### WHAT TO DO
Word for word, transcribe the lines from the one containing "June 3, 2014" through the end of the entries, both included, and nothing else.

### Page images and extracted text
----

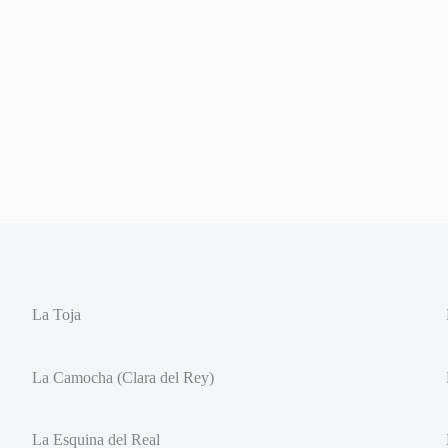
La Toja
La Camocha (Clara del Rey)
La Esquina del Real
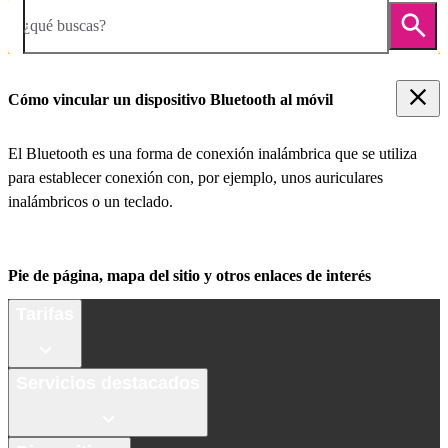
¿qué buscas?
Cómo vincular un dispositivo Bluetooth al móvil
El Bluetooth es una forma de conexión inalámbrica que se utiliza
para establecer conexión con, por ejemplo, unos auriculares
inalámbricos o un teclado.
Pie de página, mapa del sitio y otros enlaces de interés
Tarifas
Servicios destacados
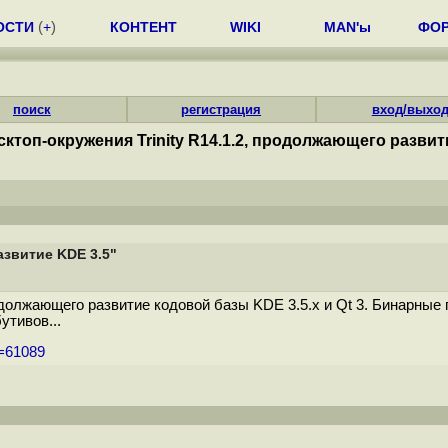
ОСТИ
(
+
)
КОНТЕНТ
WIKI
MAN'ы
ФО
поиск
регистрация
вход/выхо
сктоп-окружения Trinity R14.1.2, продолжающего развит
азвитие KDE 3.5"
родолжающего развитие кодовой базы KDE 3.5.x и Qt 3. Бинарны
утивов...
m=61089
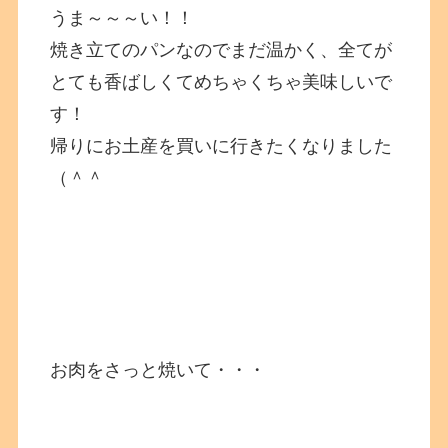
うま～～～い！！
焼き立てのパンなのでまだ温かく、全てが
とても香ばしくてめちゃくちゃ美味しいで
す！
帰りにお土産を買いに行きたくなりました
（＾＾
お肉をさっと焼いて・・・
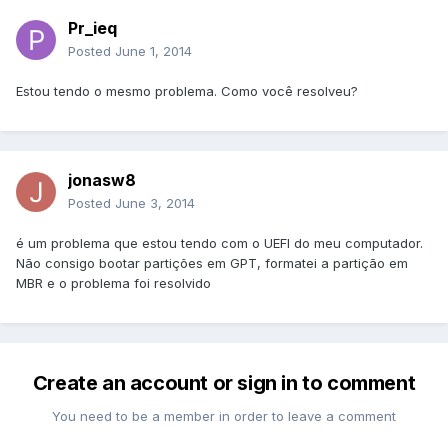
Pr_ieq
Posted
June 1, 2014
Estou tendo o mesmo problema. Como você resolveu?
jonasw8
Posted
June 3, 2014
é um problema que estou tendo com o UEFI do meu computador.
Não consigo bootar partições em GPT, formatei a partição em
MBR e o problema foi resolvido
Create an account or sign in to comment
You need to be a member in order to leave a comment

----

### SOLUTION FOR THIS EXERCISE
June 3, 2014
é um problema que estou tendo com o UEFI do meu computador.
Não consigo bootar partições em GPT, formatei a partição em
MBR e o problema foi resolvido
Create an account or sign in to comment
You need to be a member in order to leave a comment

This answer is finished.